Ein Moment komischer Dramatik, wenn sich Newton (li.) und Eisler mit ihren ,Waffen‘ bedrohen, um sich gegenseitig bei Möbius (sitzend) auszustechen.
Eben dieser Möbius ist ein physikalisches „Genie“, das mit seiner neuen Feldtheorie unvorstellbare Energien freisetzen könnte, was ihn so interessant für ausländische Geheimdienste macht, als deren Vertreter sich Kilton und Eisler alsbald offenbaren. Beide versuchen, Möbius für ihr Land, für ihr System zu gewinnen. Der aber will seine Erkenntnisse nicht der „Machtpolitik eines bestimmten Landes“ zur Verfügung stellen. Seine Maxime ist, die Menschheit vor dem Untergang durch seine Entdeckungen zu bewahren – deswegen seine geistige Immigration, mit der er seine Familie verliert, deswegen auch die Verbrennung seiner Manuskripte, mit der seine 15jährige Forschungsarbeit vernichtet. Es gelingt ihm, seine beiden ,irren‘ Wissenschaftskollegen davon zu überzeugen, für immer im Sanatorium zu bleiben, um das Geheimnis vor der Welt zu bewahren. Doch sie ahnen nicht, dass sie schon seit langem durchschaut worden sind, dass sie gefangen sind – im Intrigennetz der Anstaltsleiterin von Zahnd. Sie offenbart sich als ,getreue Gehilfin‘ des goldenen Königs (Salomo), der ihr befohlen haben will, alle Gespräche der Physiker abzuhören und alle Aufzeichnungen von Möbius zu kopieren.
Treibt zum eigenen Nutzen ihr hinterhältiges Spiel mit ihren Patienten – Frau Dr. von Zahnd (li.)
Verzweifelt müssen die Forscher (s.o.) erkennen, dass die „verrückte Irrenärztin“ ein weltumspannendes Unternehmen gründet, dass letztlich ihre Taten und eigenen Opfer sinnlos gewesen sind.

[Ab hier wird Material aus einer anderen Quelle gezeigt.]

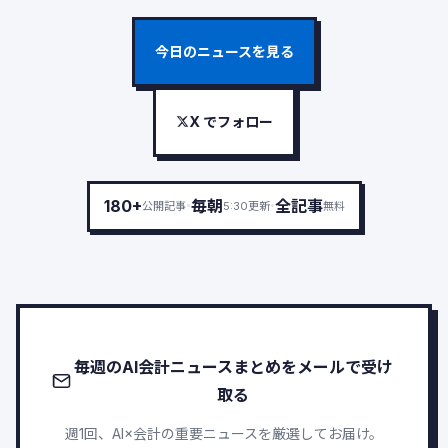
今日のニュースを見る
X でフォロー
·
·
180+
毎朝
全記事
公開記事
5:30更新
無料
毎週のAI会計ニュースまとめをメールで受け
取る
週1回、AI×会計の重要ニュースを厳選してお届け。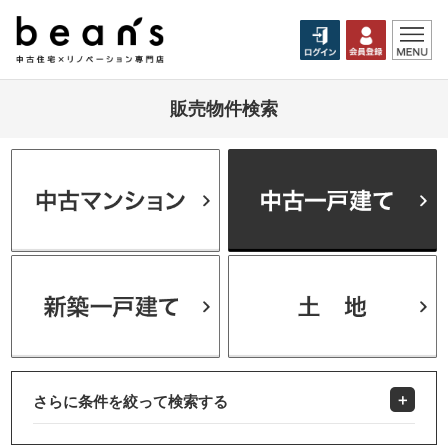
販売物件検索
さらに条件を絞って検索する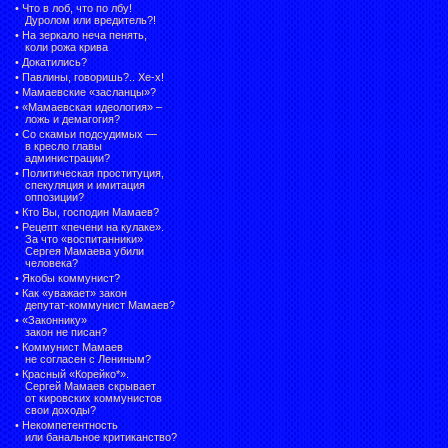
•
Что в лоб, что по лбу!
Дуролом или вредитель?!
•
На зеркало неча пенять,
коли рожа крива
•
Докатились?
•
Павлины, говоришь?.. Хе-х!
•
Мамаевские «засланцы»?
•
«Мамаевская идеология» –
ложь и демагогия?
•
Со скамьи подсудимых —
в кресло главы
администрации?
•
Политическая проституция,
спекуляция и имитация
оппозиции?
•
Кто Вы, господин Мамаев?
•
Рецепт «печени на кулаке».
За что «воспитанники»
Сергея Мамаева убили
человека?
•
Якобы коммунист?
•
Как «уважает» закон
депутат-коммунист Мамаев?
•
«Законнику»
закон не писан?
•
Коммунист Мамаев
не согласен с Лениным?
•
Красный «Корейко*».
Сергей Мамаев скрывает
от кировских коммунистов
свои доходы?
•
Некомпетентность
или банальное критиканство?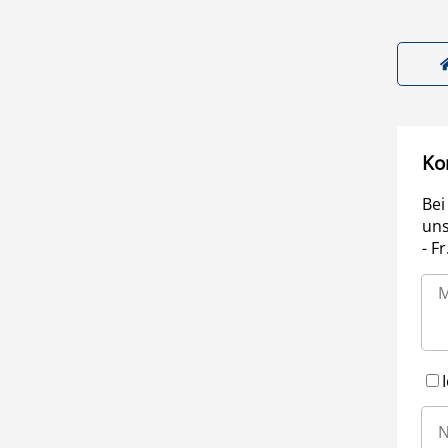
Ko
Bei
uns
- F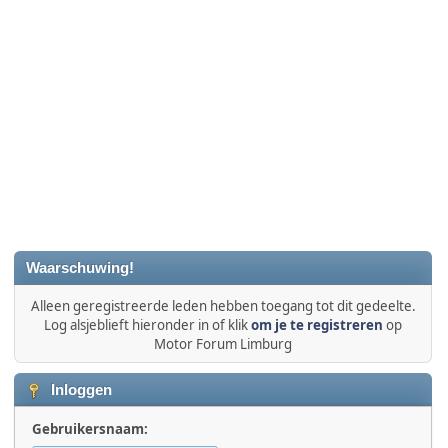
Waarschuwing!
Alleen geregistreerde leden hebben toegang tot dit gedeelte.
Log alsjeblieft hieronder in of klik
om je te registreren
op
Motor Forum Limburg
Inloggen
Gebruikersnaam: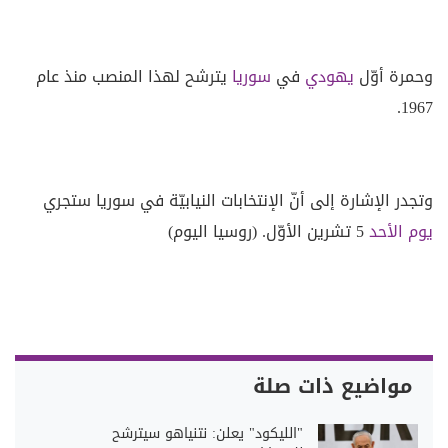
وحمرة أوّل
يهودي
في
سوريا
يترشح لهذا المنصب منذ عام
1967.
وتجدر الإشارة إلى أنّ الإنتخابات النيابيّة في سوريا ستجري
يوم الأحد
5 تشرين الأوّل. (روسيا اليوم)
مواضيع ذات صلة
"الليكود" يعلن: نتنياهو سيترشح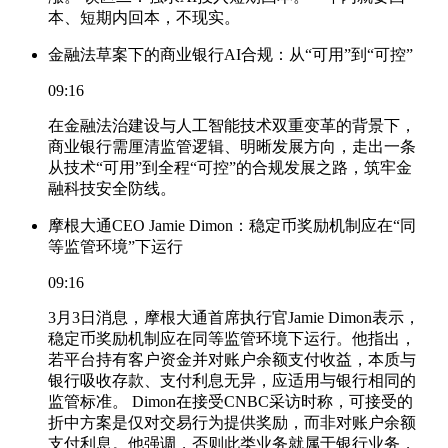
本、短期内回本，不现实。
金融法草案下的商业银行AI合规：从“可用”到“可控”
09:16
在金融法治建设与人工智能技术双重变革的背景下，
商业银行需厘清监管逻辑、明晰发展方向，走出一条
从技术“可用”到全程“可控”的合规发展之路，筑牢金
融科技安全防线。
摩根大通CEO Jamie Dimon：稳定币奖励机制应在“同
等监管环境”下运行
09:16
3月3日消息，摩根大通首席执行官Jamie Dimon表示，
稳定币奖励机制应在同等监管环境下运行。他指出，
若平台持有客户资金并对账户余额支付收益，本质与
银行吸收存款、支付利息无异，应适用与银行相同的
监管标准。 Dimon在接受CNBC采访时称，可接受的
折中方案是仅对交易行为提供奖励，而非对账户余额
支付利息。他强调，否则此类业务就属于银行业务，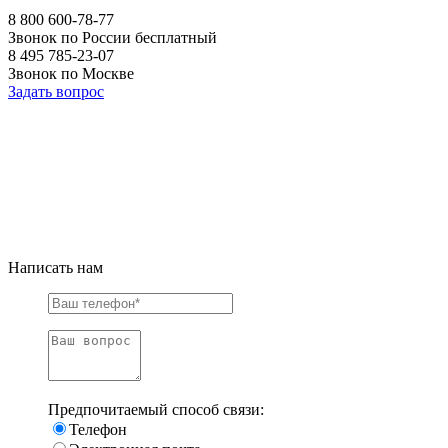
8 800 600-78-77
Звонок по России бесплатный
8 495 785-23-07
Звонок по Москве
Задать вопрос
Написать нам
Предпочитаемый способ связи:
Телефон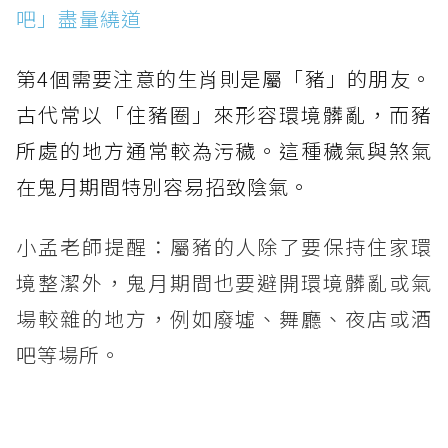
吧」盡量繞道
第4個需要注意的生肖則是屬「豬」的朋友。
古代常以「住豬圈」來形容環境髒亂，而豬
所處的地方通常較為污穢。這種穢氣與煞氣
在鬼月期間特別容易招致陰氣。
小孟老師提醒：屬豬的人除了要保持住家環
境整潔外，鬼月期間也要避開環境髒亂或氣
場較雜的地方，例如廢墟、舞廳、夜店或酒
吧等場所。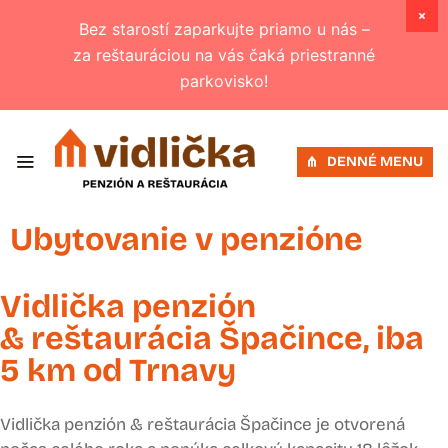
Bez starostí zaparkujte priamo u nás –
za reštauráciou na vás čaká priestranné
parkovisko!
DENNÉ MENU
Ubytovanie v penzióne
Vidlička penzión
& reštaurácia Špačince, iba
5 km od Trnavy
Vidlička penzión & reštaurácia Špačince je otvorená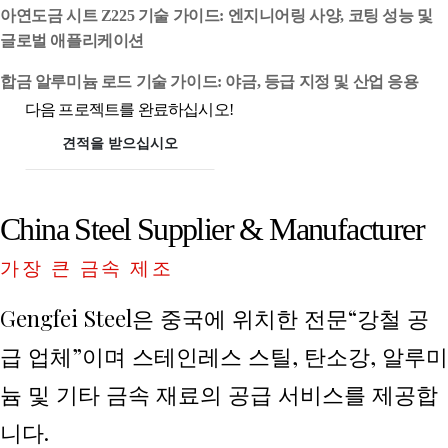
아연도금 시트 Z225 기술 가이드: 엔지니어링 사양, 코팅 성능 및
글로벌 애플리케이션
합금 알루미늄 로드 기술 가이드: 야금, 등급 지정 및 산업 응용
다음 프로젝트를 완료하십시오!
견적을 받으십시오
China Steel Supplier & Manufacturer
가장 큰 금속 제조
Gengfei Steel은 중국에 위치한 전문“강철 공
급 업체”이며 스테인레스 스틸, 탄소강, 알루미
늄 및 기타 금속 재료의 공급 서비스를 제공합
니다.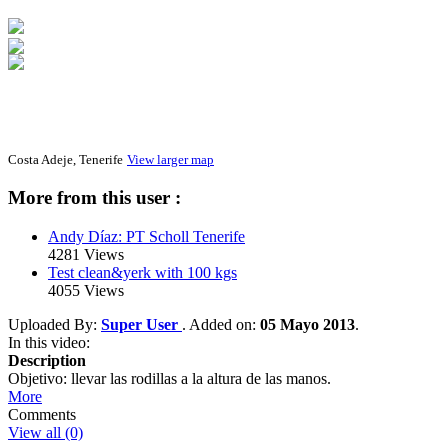
Costa Adeje, Tenerife
View larger map
More from this user :
Andy Díaz: PT Scholl Tenerife
4281 Views
Test clean&yerk with 100 kgs
4055 Views
Uploaded By:
Super User
. Added on:
05 Mayo 2013
.
In this video:
Description
Objetivo: llevar las rodillas a la altura de las manos.
More
Comments
View all (0)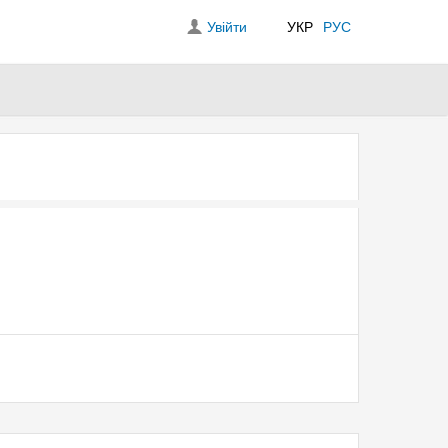
Увійти
УКР
РУС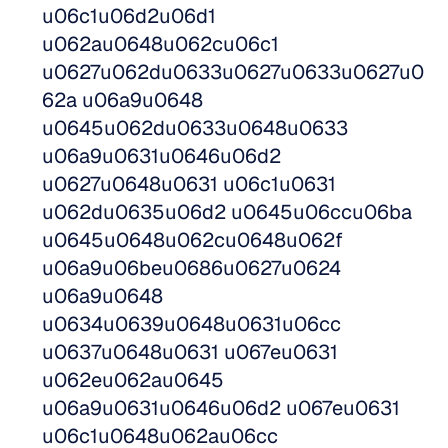
u06c1u06d2u06d1 
u062au0648u062cu06c1 
u0627u062du0633u0627u0633u0627u0
62a u06a9u0648 
u0645u062du0633u0648u0633 
u06a9u0631u0646u06d2 
u0627u0648u0631 u06c1u0631 
u062du0635u06d2 u0645u06ccu06ba 
u0645u0648u062cu0648u062f 
u06a9u06beu0686u0627u0624 
u06a9u0648 
u0634u0639u0648u0631u06cc 
u0637u0648u0631 u067eu0631 
u062eu062au0645 
u06a9u0631u0646u06d2 u067eu0631 
u06c1u0648u062au06cc 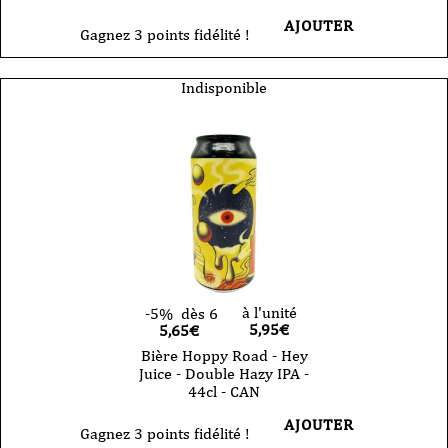
AJOUTER
Gagnez 3 points fidélité !
Indisponible
à l'unité
-5%
dès 6
5,95
€
5,65€
Bière Hoppy Road - Hey
Juice - Double Hazy IPA -
44cl - CAN
AJOUTER
Gagnez 3 points fidélité !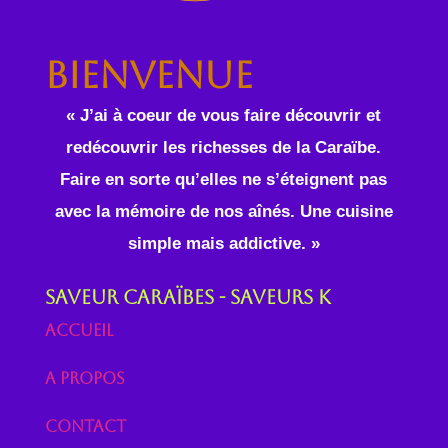
Bienvenue
« J’ai à coeur de vous faire découvrir et
redécouvrir les richesses de la Caraïbe.
Faire en sorte qu’elles ne s’éteignent pas
avec la mémoire de nos aînés. Une cuisine
simple mais addictive. »
Saveur Caraïbes - Saveurs K
Accueil
A propos
Contact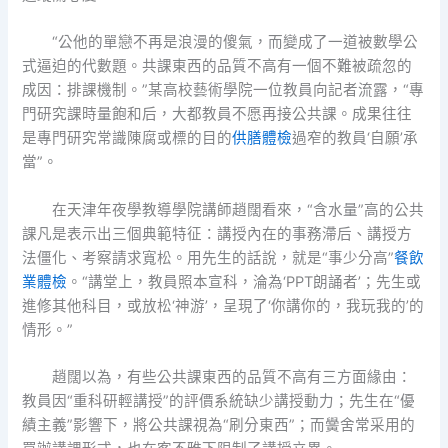
“公他的單戀不再是浪漫的傻氣，而變成了一道被數學公
式逼迫的代數題。共課東西的品質不高有一個不難被疏忽的
成因：排課機制。”某高校藝術學院一位教員向記者流露，“專
門研究課時量飽和后，大都教員不愿再接公共課。成果往往
是專門研究常識陳腐或標的目的
供膳體檢
過窄的教員‘自願’承
當”。
在天津年夜學教導學院講師趙闊看來，“含水量”高的公共
課凡是表示出三個典範特征：講授內在的事務滯后、講授方
法僵化、考察請求寬松。用先生的話說，就是“事少分高”
餐飲
業體檢
。“講堂上，教員照本宣科，淪為‘PPT朗誦者’；先生或
進修其他科目，或放松‘神游’，呈現了‘你講你的，我玩我的’的
情形。”
趙闊以為，有些公共課東西的品質不高有三方面緣由：
教員因“重科研輕講授”的評價系統缺少講授動力；先生在“優
績主義”影響下，將公共課視為“刷分東西”；而黌舍常采用的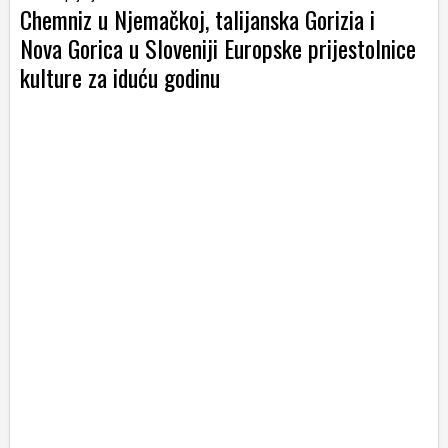
Chemniz u Njemačkoj, talijanska Gorizia i
Nova Gorica u Sloveniji Europske prijestolnice
kulture za iduću godinu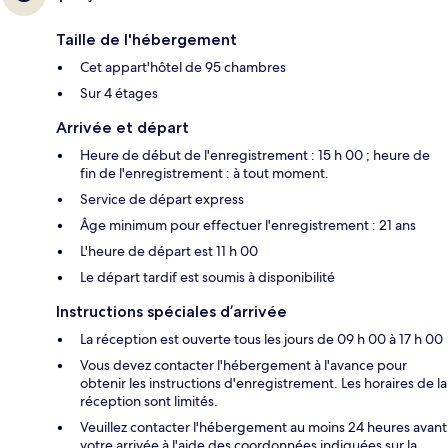
Taille de l'hébergement
Cet appart'hôtel de 95 chambres
Sur 4 étages
Arrivée et départ
Heure de début de l'enregistrement : 15 h 00 ; heure de
fin de l'enregistrement : à tout moment.
Service de départ express
Âge minimum pour effectuer l'enregistrement : 21 ans
L'heure de départ est 11 h 00
Le départ tardif est soumis à disponibilité
Instructions spéciales d’arrivée
La réception est ouverte tous les jours de 09 h 00 à 17 h 00
Vous devez contacter l'hébergement à l'avance pour
obtenir les instructions d'enregistrement. Les horaires de la
réception sont limités.
Veuillez contacter l'hébergement au moins 24 heures avant
votre arrivée à l'aide des coordonnées indiquées sur la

Sinnvoll dagegen ist und bleibt jede Aufführung in Schule und Gegenwart. Denn auch 57 Jahre nach der Uraufführung bleibt das Drama über die Verantwortung der Wissenschaft überaus aktuell. Mit ihrer Aufführung reihten sich die begeisternden Schauspielerinnen und Schauspieler ein in die lange Kette der Mahnenden. Und dass das so zeitgemäß gut gelang, gründete auf einer intensiven Bearbeitung und einer geschickten dramaturgischen Umsetzung. Neben einer sinnhaften Überarbeitung des Textes, um die Textmenge für die kurze Erarbeitungszeit erlernbar zu machen, betonte die Schulaufführung – ganz Dürrenmatt verpflichtet – das Komödiantische des Stücks.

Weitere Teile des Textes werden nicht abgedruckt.